L'Obs

L’opinion de Matthieu Croissande­au

- Par MATTHIEU CROISSANDE­AU M. C.

Le massacre du Temple solaire ? Le naufrage du « Titanic » ? La Septième Compagnie ? Voilà des semaines que le destin du Parti socialiste balance entre le grotesque et le tragique. De petites phrases en rodomontad­es, le scénario s’écrit au fil des jours, inexorable­ment. Il ressemble de plus en plus à ces mauvais films dont on connaît la fin. La seule inconnue qui demeure est de savoir combien de spectateur­s seront restés dans la salle, lorsqu’on aura rallumé les lumières, après le générique.

Depuis le week-end dernier, la droite se rassemble derrière son nouveau champion.
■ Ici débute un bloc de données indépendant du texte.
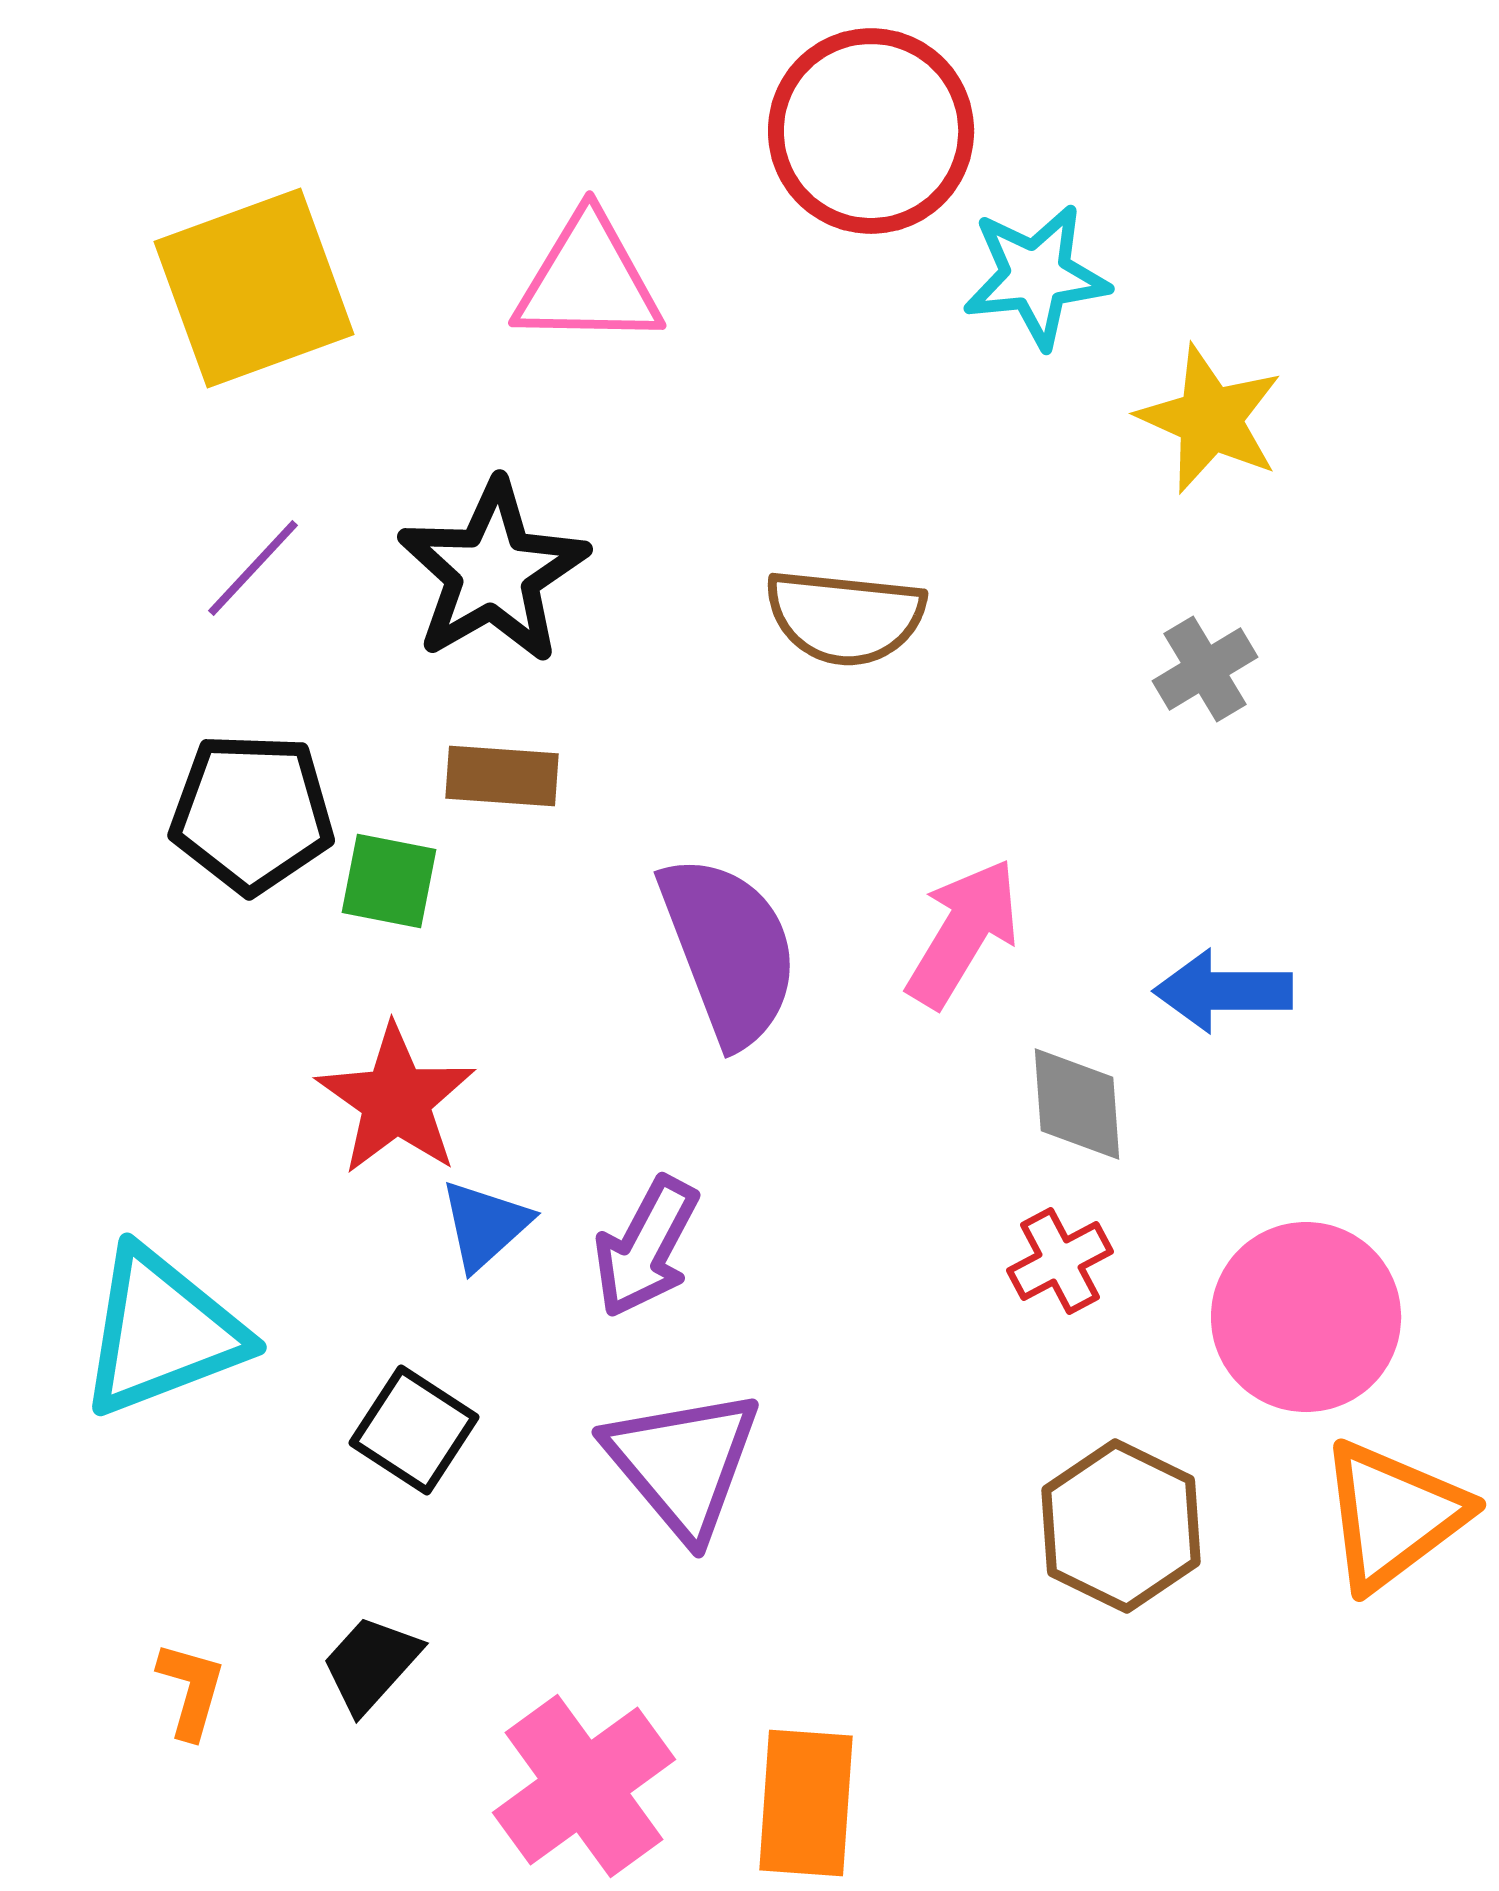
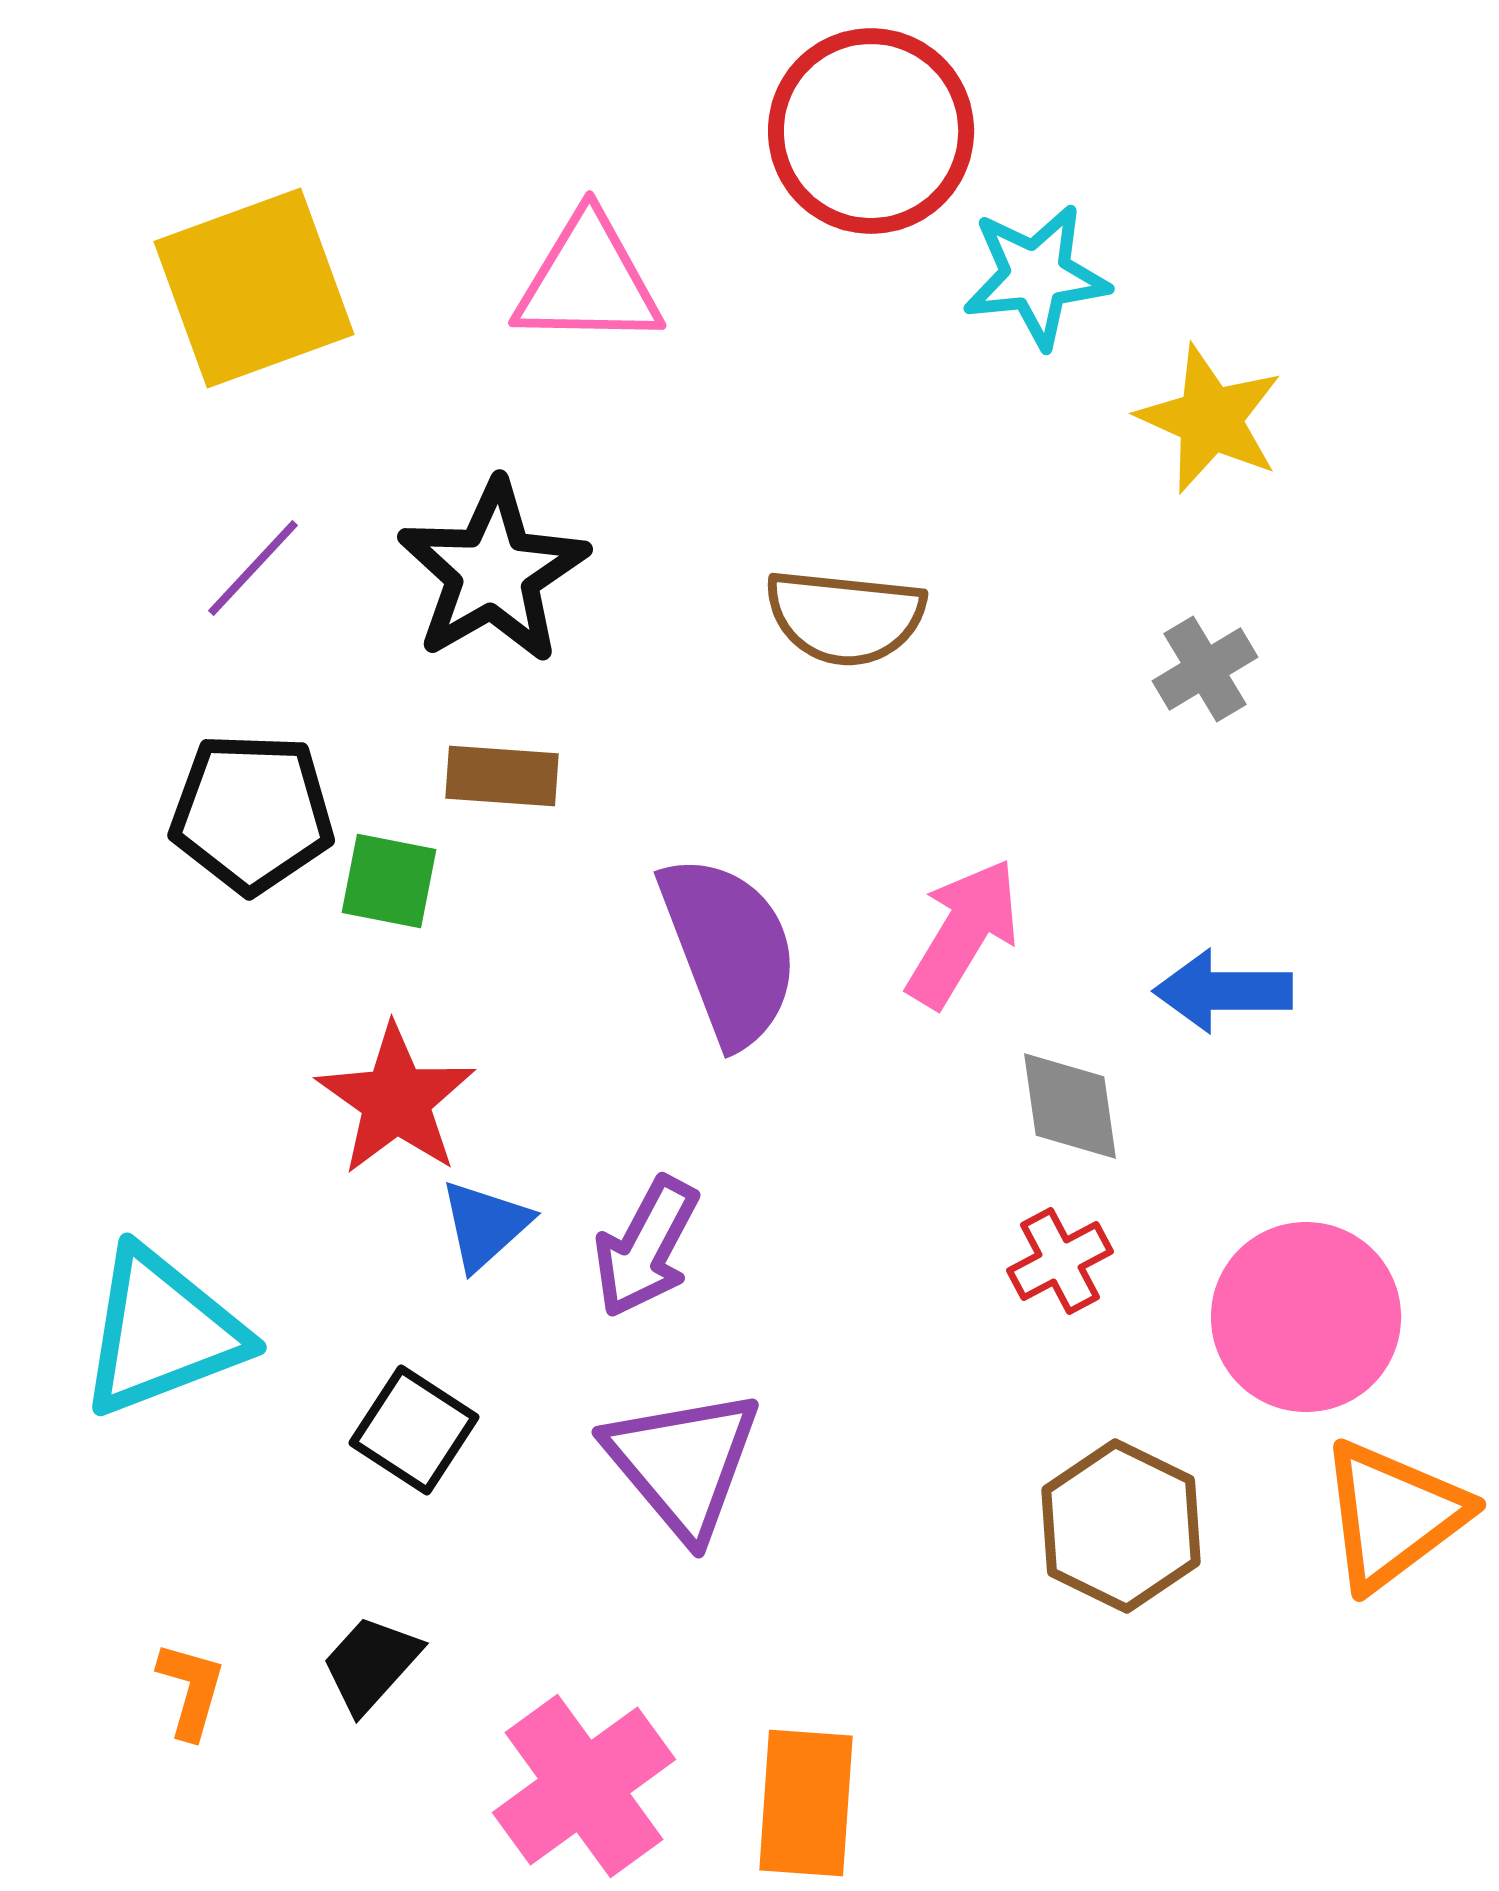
gray diamond: moved 7 px left, 2 px down; rotated 4 degrees counterclockwise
Le Front national, de son côté, poursuit sa campagne à bas bruit. Mais pendant ce temps-là, la gauche continue de s’éparpiller façon puzzle. Jusqu’à l’absurde. Les deux têtes de l’exécutif n’ont rien trouvé de mieux à faire que de se défier sous les ors de la République pour savoir qui aura l’honneur de défendre un bilan que la plupart des Français renient. Dans ce climat de chaos et de confusion, chacun se sent autorisé à faire n’importe quoi. Après Jean-Luc Bennahmias, Gérard Filoche ou François de Rugy, voilà donc que la radicale de gauche Sylvia Pinel se sent pousser des ailes… C’est dire !

La déclaratio­n de candidatur­e de François Hollande à sa succession ne changera rien. Le président de la République ne dispose plus des ressorts suffisants pour calmer le désordre. En un quinquenna­t, il a cumulé une défaite tactique et une défaite idéologiqu­e. La première marque la fin d’un système, celui de la synthèse à tout prix. Pendant cinq ans, il a ménagé toutes les sensibilit­és du Parti socialiste, offert des strapontin­s à toutes les composante­s de ce qu’il croyait être sa majorité. Las, ses habiletés lui explosent aujourd’hui à la figure. A défaut d’un programme commun pour faire l’union de la gauche, comme dans les années 1970, il lui a manqué une autorité incontesté­e pour tenir sa majorité plurielle, comme le fit Lionel Jospin dans les années 1990.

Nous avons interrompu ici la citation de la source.